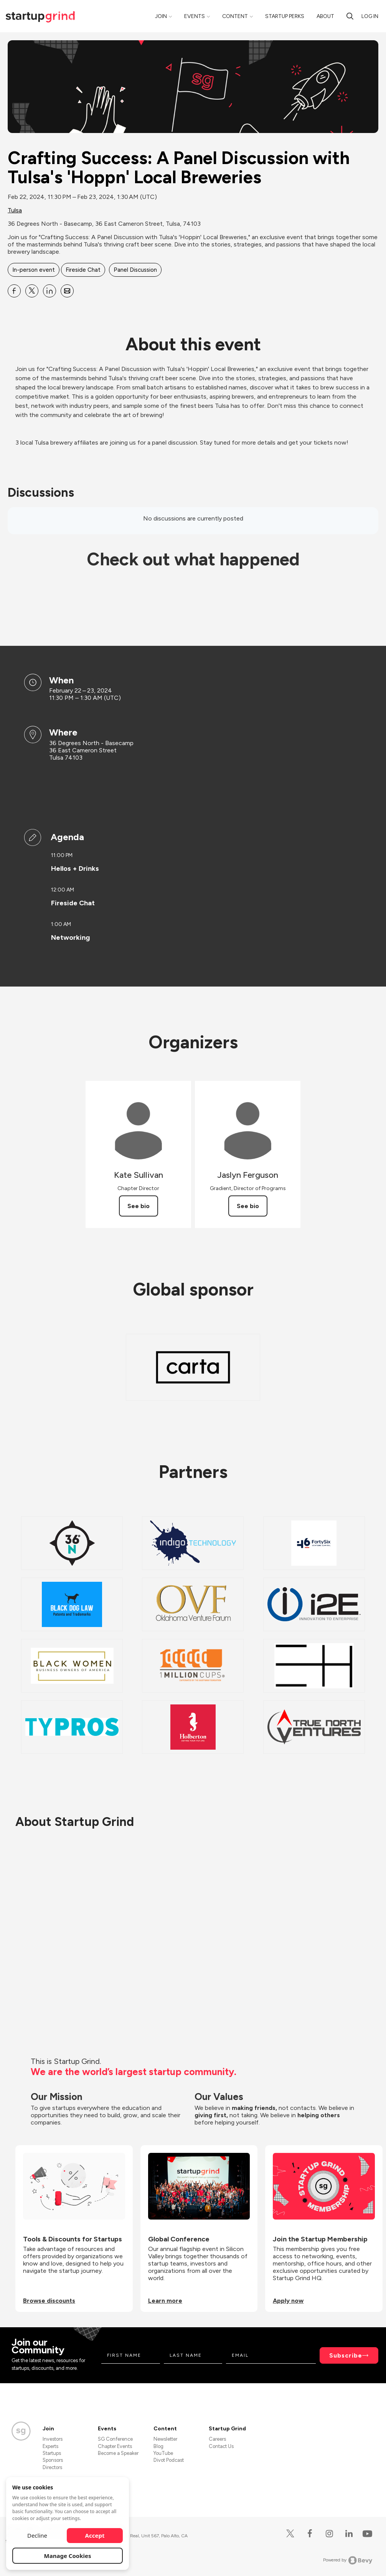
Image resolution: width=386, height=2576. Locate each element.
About (325, 16)
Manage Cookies (67, 2556)
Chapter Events (115, 2446)
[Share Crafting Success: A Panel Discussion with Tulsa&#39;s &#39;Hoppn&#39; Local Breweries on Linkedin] (49, 290)
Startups (52, 2453)
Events (194, 16)
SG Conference (115, 2439)
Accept (95, 2535)
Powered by (348, 2560)
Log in (369, 16)
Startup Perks (284, 16)
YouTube (163, 2453)
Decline (37, 2535)
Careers (217, 2439)
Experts (50, 2446)
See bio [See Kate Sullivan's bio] (138, 1206)
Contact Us (221, 2446)
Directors (52, 2467)
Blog (158, 2446)
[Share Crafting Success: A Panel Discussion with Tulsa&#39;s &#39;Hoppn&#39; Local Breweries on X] (32, 290)
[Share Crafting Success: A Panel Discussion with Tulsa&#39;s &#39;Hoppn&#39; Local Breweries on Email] (67, 290)
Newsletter (165, 2439)
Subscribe (345, 2355)
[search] (350, 16)
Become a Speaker (118, 2453)
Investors (53, 2439)
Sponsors (53, 2460)
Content (235, 16)
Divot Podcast (168, 2460)
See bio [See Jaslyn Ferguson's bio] (248, 1206)
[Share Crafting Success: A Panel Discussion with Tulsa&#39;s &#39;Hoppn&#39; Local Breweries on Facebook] (14, 290)
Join (161, 16)
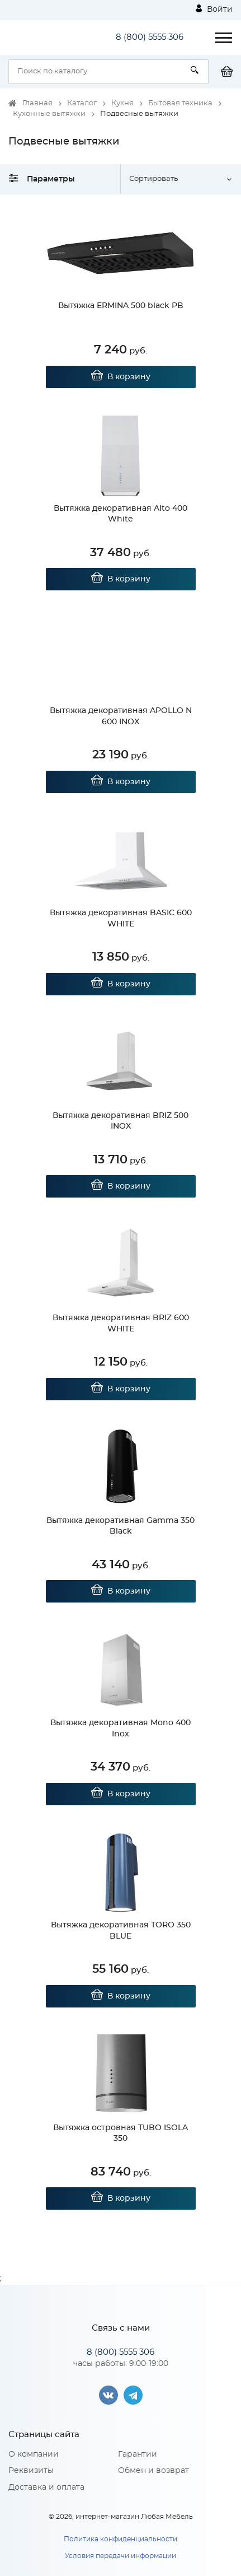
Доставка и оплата (46, 2487)
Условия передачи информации (120, 2555)
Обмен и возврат (153, 2471)
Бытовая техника (180, 103)
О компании (33, 2454)
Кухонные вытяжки (49, 114)
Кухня (122, 103)
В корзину (120, 377)
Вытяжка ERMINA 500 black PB (120, 306)
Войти (214, 8)
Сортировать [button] (153, 179)
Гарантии (137, 2454)
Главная (37, 103)
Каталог (82, 103)
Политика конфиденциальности (120, 2539)
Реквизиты (31, 2471)
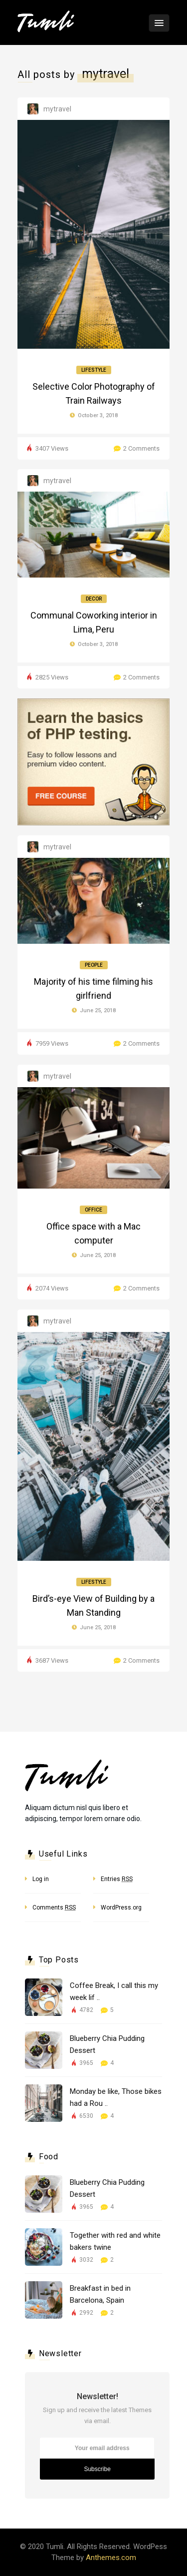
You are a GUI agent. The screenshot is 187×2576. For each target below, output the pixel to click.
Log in (40, 1879)
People (94, 965)
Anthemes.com (111, 2557)
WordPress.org (121, 1907)
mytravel (57, 109)
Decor (94, 599)
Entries (117, 1879)
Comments (54, 1907)
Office (93, 1210)
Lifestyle (93, 370)
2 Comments (141, 448)
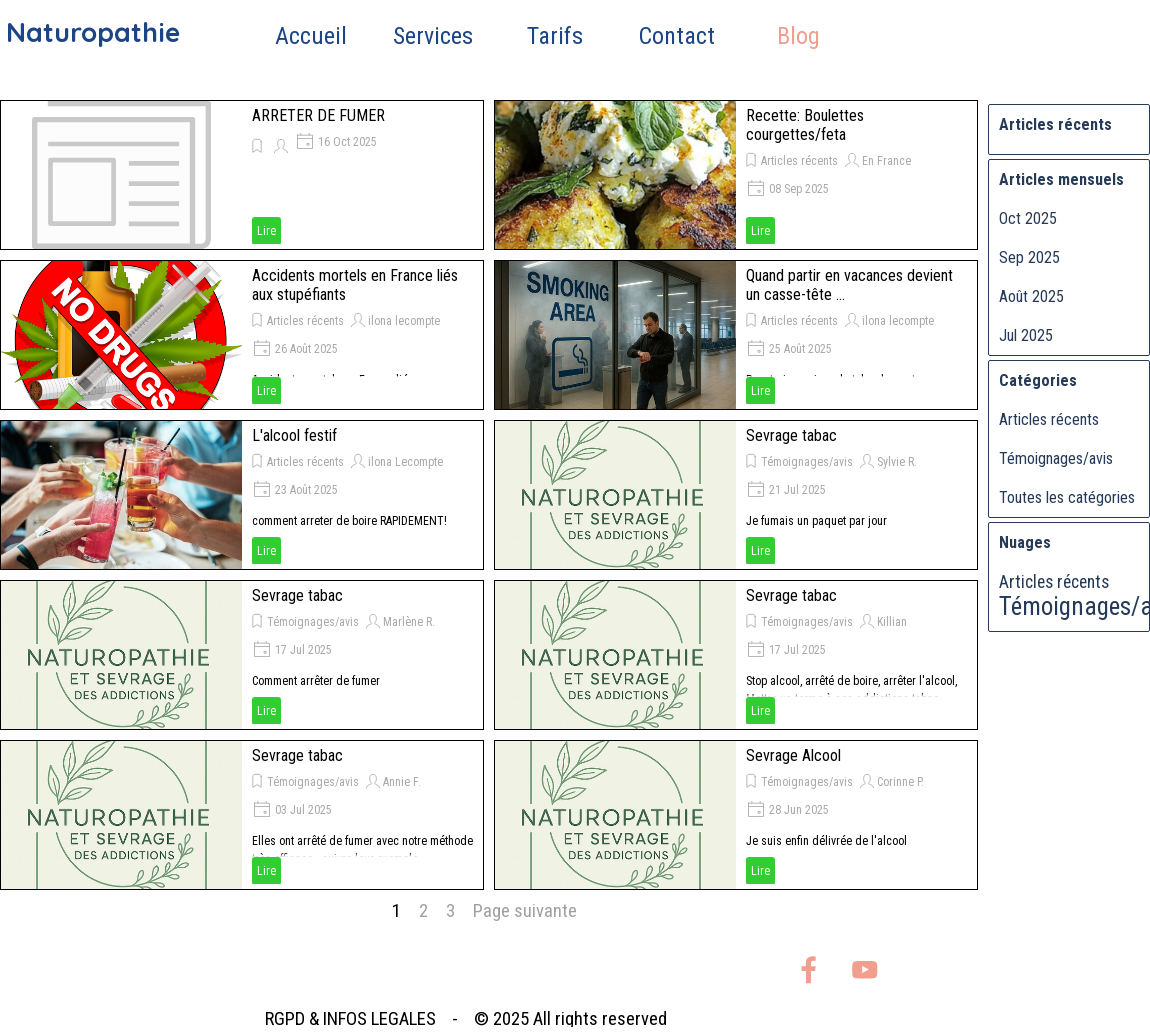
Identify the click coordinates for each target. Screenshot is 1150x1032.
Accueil (311, 36)
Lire (266, 231)
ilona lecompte (404, 321)
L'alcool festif (294, 435)
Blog (798, 36)
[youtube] (864, 969)
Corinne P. (900, 782)
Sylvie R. (897, 462)
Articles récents (799, 161)
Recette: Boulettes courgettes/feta (805, 125)
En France (886, 161)
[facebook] (808, 969)
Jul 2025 (1026, 335)
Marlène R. (409, 622)
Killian (892, 622)
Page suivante (525, 911)
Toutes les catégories (1067, 497)
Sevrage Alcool (793, 755)
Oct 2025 (1028, 218)
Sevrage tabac (791, 435)
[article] (242, 175)
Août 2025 (1031, 296)
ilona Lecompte (405, 462)
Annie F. (402, 782)
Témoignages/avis (807, 462)
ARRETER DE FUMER (318, 115)
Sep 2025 (1029, 257)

════════════════════

Task details:
Please copy the lines above, starting at the one that holds "You are a GUI" and stopping after the last line, exactly as they appear and minus the pictures.

Task response:
You are a GUI agent. The screenshot is 187×2576. For each target below, output the pixel to click.
Log in (40, 1879)
People (94, 965)
Anthemes.com (111, 2557)
WordPress.org (121, 1907)
mytravel (57, 109)
Decor (94, 599)
Entries (117, 1879)
Comments (54, 1907)
Office (93, 1210)
Lifestyle (93, 370)
2 Comments (141, 448)
Identify the click coordinates for each target. Screenshot is 1150x1032.
Accueil (311, 36)
Lire (266, 231)
ilona lecompte (404, 321)
L'alcool festif (294, 435)
Blog (798, 36)
[youtube] (864, 969)
Corinne P. (900, 782)
Sylvie R. (897, 462)
Articles récents (799, 161)
Recette: Boulettes courgettes/feta (805, 125)
En France (886, 161)
[facebook] (808, 969)
Jul 2025 (1026, 335)
Marlène R. (409, 622)
Killian (892, 622)
Page suivante (525, 911)
Toutes les catégories (1067, 497)
Sevrage Alcool (793, 755)
Oct 2025 (1028, 218)
Sevrage tabac (791, 435)
[article] (242, 175)
Août 2025 (1031, 296)
ilona Lecompte (405, 462)
Annie F. (402, 782)
Témoignages/avis (807, 462)
ARRETER DE FUMER (318, 115)
Sep 2025 (1029, 257)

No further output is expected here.